_What the task requires_
Reproduce the entries word for word, and omit any picture you find in them.

========

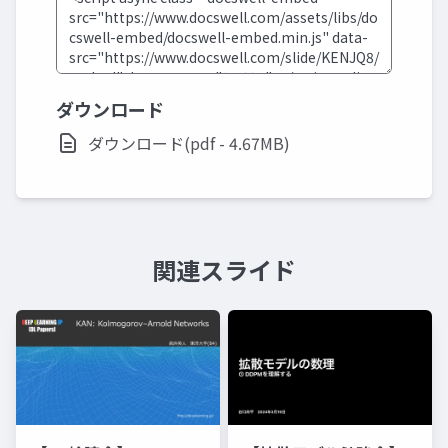
ダウンロード
ダウンロード(pdf - 4.67MB)
関連スライド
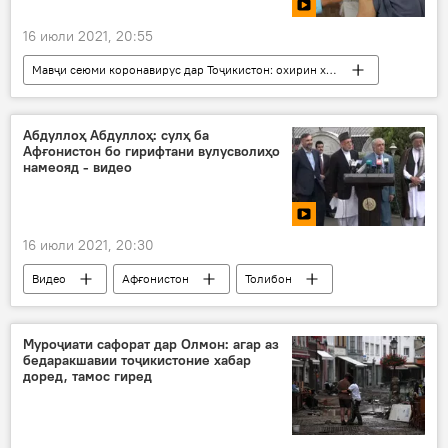
16 июли 2021, 20:55
Мавҷи сеюми коронавирус дар Тоҷикистон: охирин хабару гузоришҳо
Видео
Тандурустӣ
ваксина
коронавирус
Абдуллоҳ Абдуллоҳ: сулҳ ба
Афғонистон бо гирифтани вулусволиҳо
намеояд - видео
16 июли 2021, 20:30
Видео
Афғонистон
Толибон
Абдуллоҳ Абдуллоҳ
Ҳамид Карзай
музокирот
нишаст
Муроҷиати сафорат дар Олмон: агар аз
бедаракшавии тоҷикистоние хабар
доред, тамос гиред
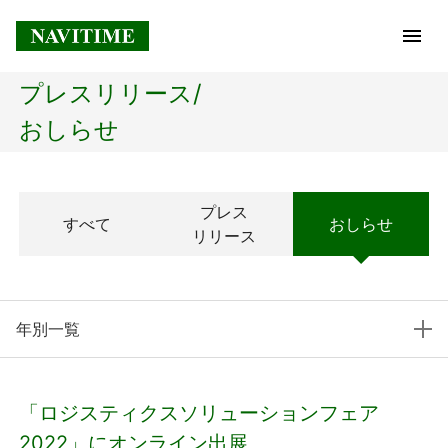
プレスリリース/
トップページ
おしらせ
企業情報
プレス
すべて
おしらせ
経営理念
リリース
会社概要
年別一覧
社長メッセージ
コアテクノロジー
「ロジスティクスソリューションフェア
プレスリリース
2022」にオンライン出展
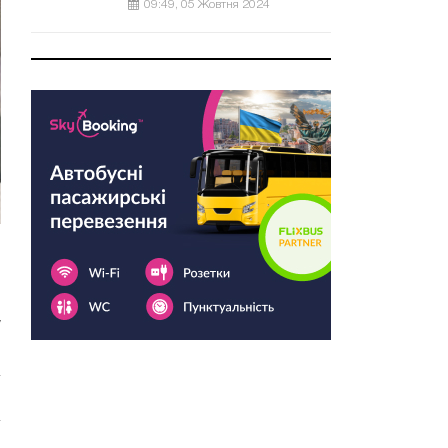
09:49, 05 Жовтня 2024
о
у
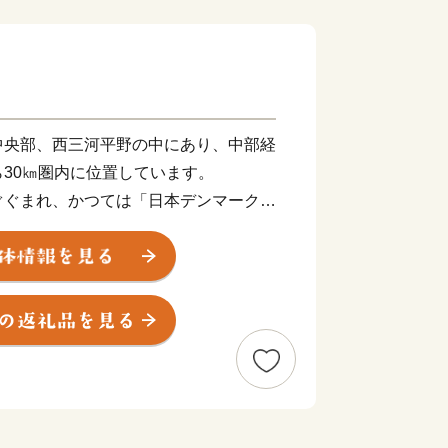
央部、西三河平野の中にあり、中部経
30㎞圏内に位置しています。
ぐまれ、かつては「日本デンマーク」
るほど農業先進都市として発展してきま
培し、なかでもイチジクは全国有数の産
地理的にも恵まれ、自動車関連企業をは
住宅団地の建設による都市の形成によ
ランスが取れたまちとなっています。
、令和6年度より第9次総合計画をス
をつくる しあわせ共創都市 安城」の
しています。そして、安心して子どもを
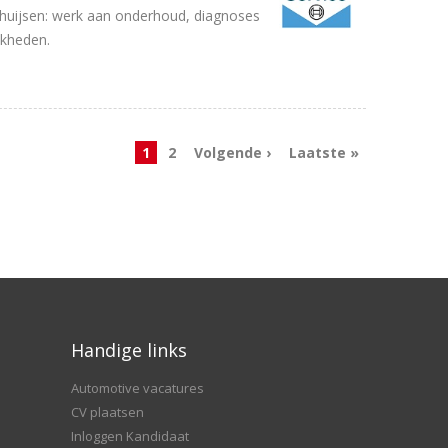
huijsen: werk aan onderhoud, diagnoses
jkheden.
1
2
Volgende ›
Laatste »
Handige links
Automotive vacatures
CV plaatsen
Inloggen Kandidaat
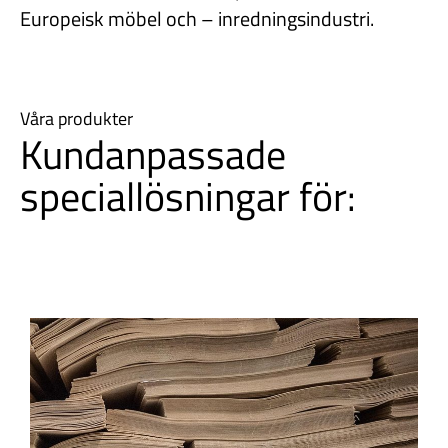
Europeisk möbel och – inredningsindustri.
Våra produkter
Kundanpassade
speciallösningar för:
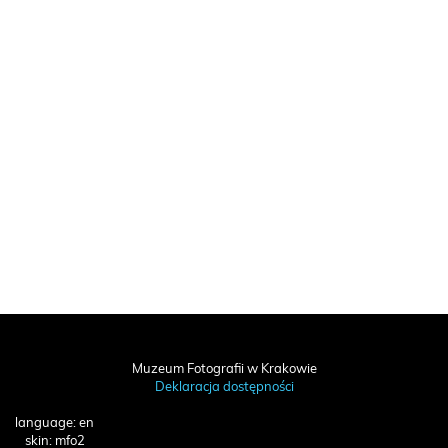
Muzeum Fotografii w Krakowie
Deklaracja dostępności
language: en
skin: mfo2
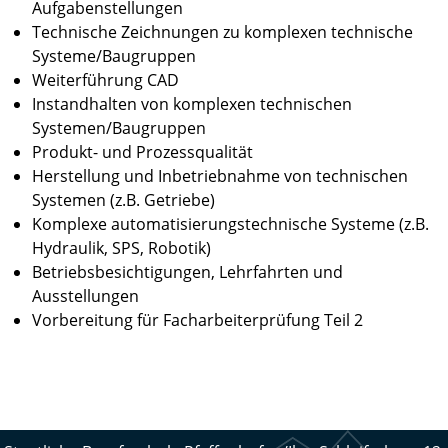
Aufgabenstellungen
Technische Zeichnungen zu komplexen technische
Systeme/Baugruppen
Weiterführung CAD
Instandhalten von komplexen technischen
Systemen/Baugruppen
Produkt- und Prozessqualität
Herstellung und Inbetriebnahme von technischen
Systemen (z.B. Getriebe)
Komplexe automatisierungstechnische Systeme (z.B.
Hydraulik, SPS, Robotik)
Betriebsbesichtigungen, Lehrfahrten und
Ausstellungen
Vorbereitung für Facharbeiterprüfung Teil 2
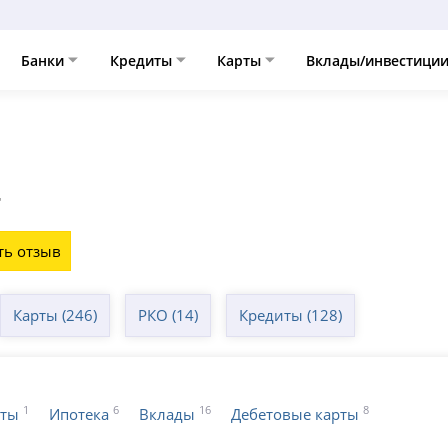
Банки
Кредиты
Карты
Вклады/инвестици
4
ть отзыв
Карты (246)
РКО (14)
Кредиты (128)
1
6
16
8
иты
Ипотека
Вклады
Дебетовые карты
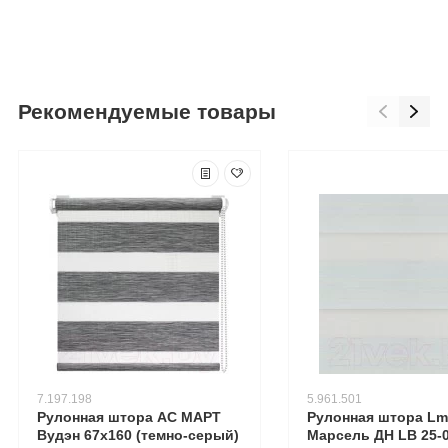
Рекомендуемые товары
7.197.198
5.961.501
Рулонная штора АС МАРТ
Рулонная штора Lm
Вудэн 67x160 (темно-серый)
Марсель ДН LB 25-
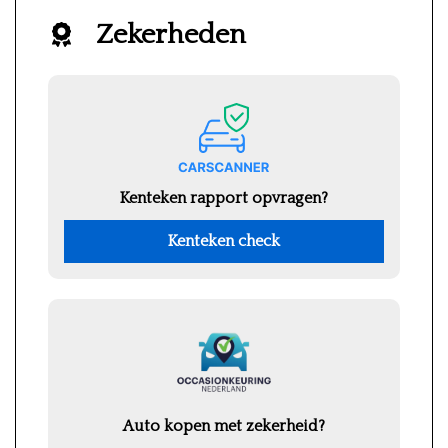
Zekerheden
Kenteken rapport opvragen?
Kenteken check
Auto kopen met zekerheid?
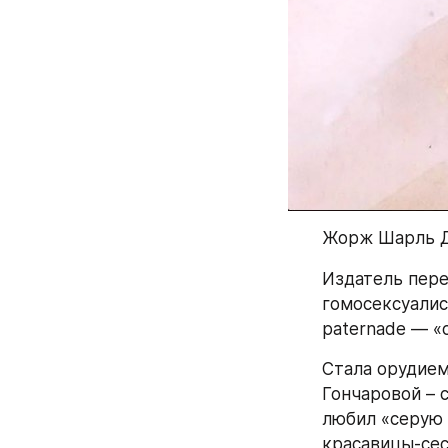
Жорж Шарль Д
Издатель переп
гомосексуалис
paternade — «
Стала орудием
Гончаровой – 
любил «серую 
красавицы-се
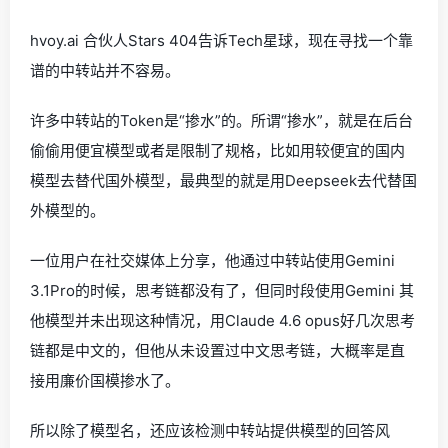
hvoy.ai 合伙人Stars 404告诉Tech星球，现在寻找一个靠
谱的中转站并不容易。
许多中转站的Token是“掺水”的。所谓“掺水”，就是在后台
偷偷用便宜模型或者是限制了规格，比如用较便宜的国内
模型去替代国外模型，最典型的就是用Deepseek去代替国
外模型的。
一位用户在社交媒体上分享，他通过中转站使用Gemini
3.1Pro的时候，思考链都没有了，但同时段使用Gemini 其
他模型并未出现这种情况，用Claude 4.6 opus好几次思考
链都是中文的，但他从未设置过中文思考链，大概率是直
接用廉价国模掺水了。
所以除了模型名，还应该检测中转站提供模型的回答风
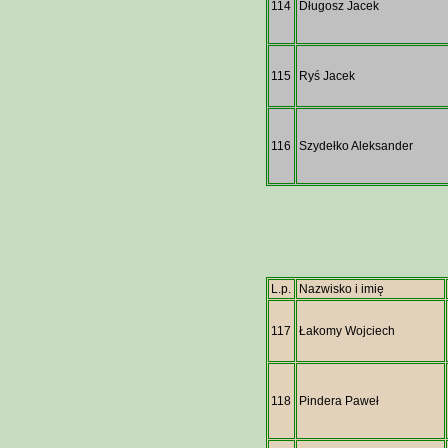
114
Długosz Jacek
115
Ryś Jacek
116
Szydełko Aleksander
L.p.
Nazwisko i imię
117
Łakomy Wojciech
118
Pindera Paweł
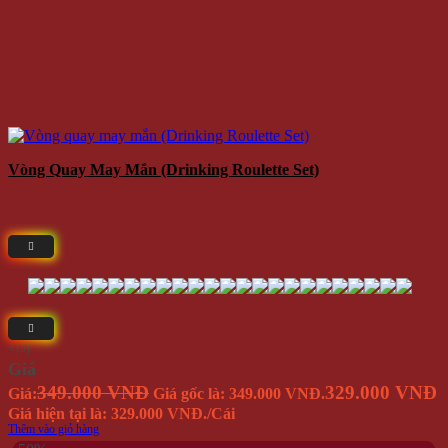
Vòng Quay May Mắn (Drinking Roulette Set)
⭐(5)
Giá
349.000 VNĐ
329.000 VNĐ
Giá:
Giá gốc là: 349.000 VNĐ.
Giá hiện tại là: 329.000 VNĐ.
/Cái
Thêm vào giỏ hàng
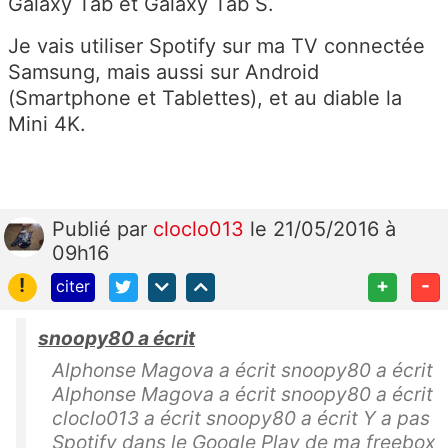
Galaxy Tab et Galaxy Tab S.
Je vais utiliser Spotify sur ma TV connectée
Samsung, mais aussi sur Android
(Smartphone et Tablettes), et au diable la
Mini 4K.
Publié
par
cloclo013
le 21/05/2016 à
09h16
!
+
-
citer
snoopy80 a écrit
Alphonse Magova a écrit snoopy80 a écrit
Alphonse Magova a écrit snoopy80 a écrit
cloclo013 a écrit snoopy80 a écrit Y a pas
Spotify dans le Google Play de ma freebox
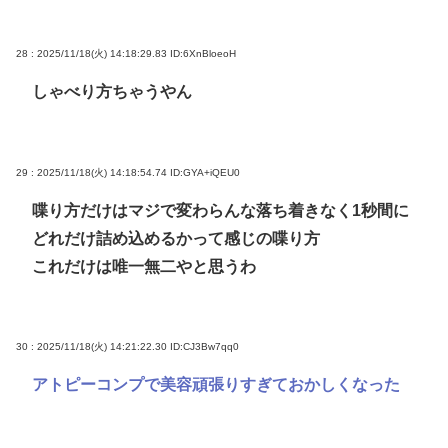
28 : 2025/11/18(火) 14:18:29.83
ID:6XnBloeoH
しゃべり方ちゃうやん
29 : 2025/11/18(火) 14:18:54.74
ID:GYA+iQEU0
喋り方だけはマジで変わらんな落ち着きなく1秒間に
どれだけ詰め込めるかって感じの喋り方
これだけは唯一無二やと思うわ
30 : 2025/11/18(火) 14:21:22.30
ID:CJ3Bw7qq0
アトピーコンプで美容頑張りすぎておかしくなった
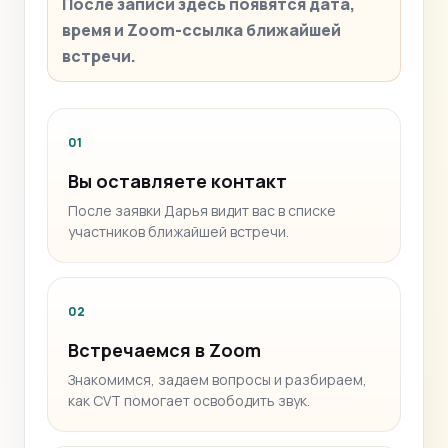
После записи здесь появятся дата,
время и Zoom-ссылка ближайшей
встречи.
01
Вы оставляете контакт
После заявки Дарья видит вас в списке
участников ближайшей встречи.
02
Встречаемся в Zoom
Знакомимся, задаем вопросы и разбираем,
как CVT помогает освободить звук.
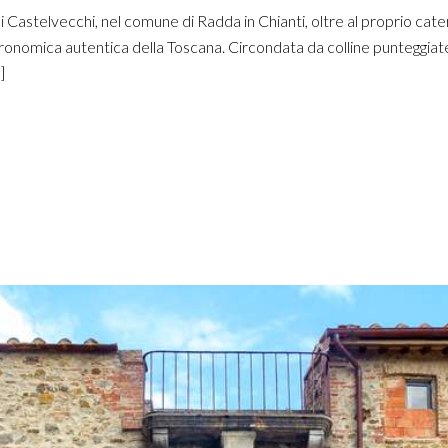
 di Castelvecchi, nel comune di Radda in Chianti, oltre al proprio cate
stronomica autentica della Toscana. Circondata da colline punteggiate
]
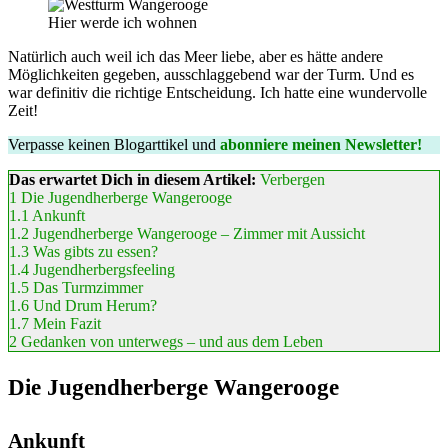
Hier werde ich wohnen
Natürlich auch weil ich das Meer liebe, aber es hätte andere
Möglichkeiten gegeben, ausschlaggebend war der Turm. Und es
war definitiv die richtige Entscheidung. Ich hatte eine wundervolle
Zeit!
Verpasse keinen Blogarttikel und
abonniere meinen Newsletter!
Das erwartet Dich in diesem Artikel:
Verbergen
1
Die Jugendherberge Wangerooge
1.1
Ankunft
1.2
Jugendherberge Wangerooge – Zimmer mit Aussicht
1.3
Was gibts zu essen?
1.4
Jugendherbergsfeeling
1.5
Das Turmzimmer
1.6
Und Drum Herum?
1.7
Mein Fazit
2
Gedanken von unterwegs – und aus dem Leben
Die Jugendherberge Wangerooge
Ankunft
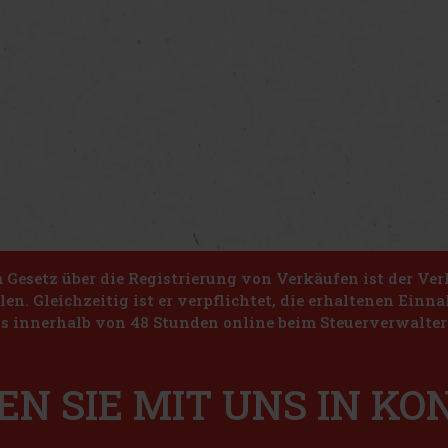
Gesetz über die Registrierung von Verkäufen ist der Ver
len. Gleichzeitig ist er verpflichtet, die erhaltenen Ein
s innerhalb von 48 Stunden online beim Steuerverwalter 
EN SIE MIT UNS IN K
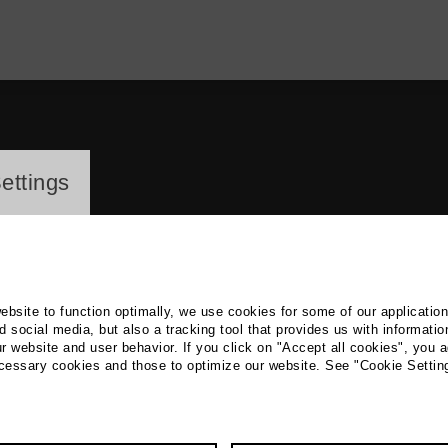
ayer
ettings
website to function optimally, we use cookies for some of our applicatio
 social media, but also a tracking tool that provides us with informatio
r website and user behavior. If you click on "Accept all cookies", you a
maso Barea
ecessary cookies and those to optimize our website. See "Cookie Settin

========

_Completed exercise_
ダウンロード
ダウンロード(pdf - 4.67MB)
関連スライド
16 июли 2021, 20:55
Мавҷи сеюми коронавирус дар Тоҷикистон: охирин хабару гузоришҳо
Видео
Тандурустӣ
ваксина
коронавирус
Абдуллоҳ Абдуллоҳ: сулҳ ба
Афғонистон бо гирифтани вулусволиҳо
намеояд - видео
16 июли 2021, 20:30
Видео
Афғонистон
Толибон
Абдуллоҳ Абдуллоҳ
Ҳамид Карзай
музокирот
нишаст
Муроҷиати сафорат дар Олмон: агар аз
бедаракшавии тоҷикистоние хабар
доред, тамос гиред
プレスリリース/
トップページ
おしらせ
企業情報
プレス
すべて
おしらせ
経営理念
リリース
会社概要
年別一覧
社長メッセージ
コアテクノロジー
「ロジスティクスソリューションフェア
プレスリリース
2022」にオンライン出展
09:49, 05 Жовтня 2024
о
у
央部、西三河平野の中にあり、中部経
30㎞圏内に位置しています。
ぐまれ、かつては「日本デンマーク」
るほど農業先進都市として発展してきま
培し、なかでもイチジクは全国有数の産
地理的にも恵まれ、自動車関連企業をは
住宅団地の建設による都市の形成によ
ランスが取れたまちとなっています。
、令和6年度より第9次総合計画をス
をつくる しあわせ共創都市 安城」の
しています。そして、安心して子どもを
huijsen: werk aan onderhoud, diagnoses
jkheden.
1
2
Volgende ›
Laatste »
Handige links
Automotive vacatures
CV plaatsen
Inloggen Kandidaat
Europeisk möbel och – inredningsindustri.
Våra produkter
Kundanpassade
speciallösningar för:
Muzeum Fotografii w Krakowie
Deklaracja dostępności
language: en
skin: mfo2
Aufgabenstellungen
Technische Zeichnungen zu komplexen technische
Systeme/Baugruppen
Weiterführung CAD
Instandhalten von komplexen technischen
Systemen/Baugruppen
Produkt- und Prozessqualität
Herstellung und Inbetriebnahme von technischen
Systemen (z.B. Getriebe)
Komplexe automatisierungstechnische Systeme (z.B.
Hydraulik, SPS, Robotik)
Betriebsbesichtigungen, Lehrfahrten und
Ausstellungen
Vorbereitung für Facharbeiterprüfung Teil 2
Банки
Кредиты
Карты
Вклады/инвестици
4
ть отзыв
Карты (246)
РКО (14)
Кредиты (128)
1
6
16
8
иты
Ипотека
Вклады
Дебетовые карты
Рекомендуемые товары
7.197.198
5.961.501
Рулонная штора АС МАРТ
Рулонная штора Lm
Вудэн 67x160 (темно-серый)
Марсель ДН LB 25-
Zekerheden
Kenteken rapport opvragen?
Kenteken check
Auto kopen met zekerheid?
Жорж Шарль Д
Издатель переп
гомосексуалис
paternade — «
Стала орудием
Гончаровой – 
любил «серую 
красавицы-се
hvoy.ai 合伙人Stars 404告诉Tech星球，现在寻找一个靠
谱的中转站并不容易。
许多中转站的Token是“掺水”的。所谓“掺水”，就是在后台
偷偷用便宜模型或者是限制了规格，比如用较便宜的国内
模型去替代国外模型，最典型的就是用Deepseek去代替国
外模型的。
一位用户在社交媒体上分享，他通过中转站使用Gemini
3.1Pro的时候，思考链都没有了，但同时段使用Gemini 其
他模型并未出现这种情况，用Claude 4.6 opus好几次思考
链都是中文的，但他从未设置过中文思考链，大概率是直
接用廉价国模掺水了。
所以除了模型名，还应该检测中转站提供模型的回答风
114
Długosz Jacek
115
Ryś Jacek
116
Szydełko Aleksander
L.p.
Nazwisko i imię
117
Łakomy Wojciech
118
Pindera Paweł
Vòng Quay May Mắn (Drinking Roulette Set)
⭐(5)
Giá
349.000 VNĐ
329.000 VNĐ
Giá:
Giá gốc là: 349.000 VNĐ.
Giá hiện tại là: 329.000 VNĐ.
/Cái
Thêm vào giỏ hàng
Galaxy Tab et Galaxy Tab S.
Je vais utiliser Spotify sur ma TV connectée
Samsung, mais aussi sur Android
(Smartphone et Tablettes), et au diable la
Mini 4K.
Publié
par
cloclo013
le 21/05/2016 à
09h16
!
+
-
citer
snoopy80 a écrit
Alphonse Magova a écrit snoopy80 a écrit
Alphonse Magova a écrit snoopy80 a écrit
cloclo013 a écrit snoopy80 a écrit Y a pas
Spotify dans le Google Play de ma freebox
28 : 2025/11/18(火) 14:18:29.83
ID:6XnBloeoH
しゃべり方ちゃうやん
29 : 2025/11/18(火) 14:18:54.74
ID:GYA+iQEU0
喋り方だけはマジで変わらんな落ち着きなく1秒間に
どれだけ詰め込めるかって感じの喋り方
これだけは唯一無二やと思うわ
30 : 2025/11/18(火) 14:21:22.30
ID:CJ3Bw7qq0
アトピーコンプで美容頑張りすぎておかしくなった
После записи здесь появятся дата,
время и Zoom-ссылка ближайшей
встречи.
01
Вы оставляете контакт
После заявки Дарья видит вас в списке
участников ближайшей встречи.
02
Встречаемся в Zoom
Знакомимся, задаем вопросы и разбираем,
как CVT помогает освободить звук.
 di Castelvecchi, nel comune di Radda in Chianti, oltre al proprio cate
stronomica autentica della Toscana. Circondata da colline punteggiate
]
Hier werde ich wohnen
Natürlich auch weil ich das Meer liebe, aber es hätte andere
Möglichkeiten gegeben, ausschlaggebend war der Turm. Und es
war definitiv die richtige Entscheidung. Ich hatte eine wundervolle
Zeit!
Verpasse keinen Blogarttikel und
abonniere meinen Newsletter!
Das erwartet Dich in diesem Artikel:
Verbergen
1
Die Jugendherberge Wangerooge
1.1
Ankunft
1.2
Jugendherberge Wangerooge – Zimmer mit Aussicht
1.3
Was gibts zu essen?
1.4
Jugendherbergsfeeling
1.5
Das Turmzimmer
1.6
Und Drum Herum?
1.7
Mein Fazit
2
Gedanken von unterwegs – und aus dem Leben
Die Jugendherberge Wangerooge
Ankunft
Gesetz über die Registrierung von Verkäufen ist der Ver
len. Gleichzeitig ist er verpflichtet, die erhaltenen Ein
s innerhalb von 48 Stunden online beim Steuerverwalter 
EN SIE MIT UNS IN K
ayer
ettings
website to function optimally, we use cookies for some of our applicatio
 social media, but also a tracking tool that provides us with informatio
r website and user behavior. If you click on "Accept all cookies", you a
maso Barea
ecessary cookies and those to optimize our website. See "Cookie Settin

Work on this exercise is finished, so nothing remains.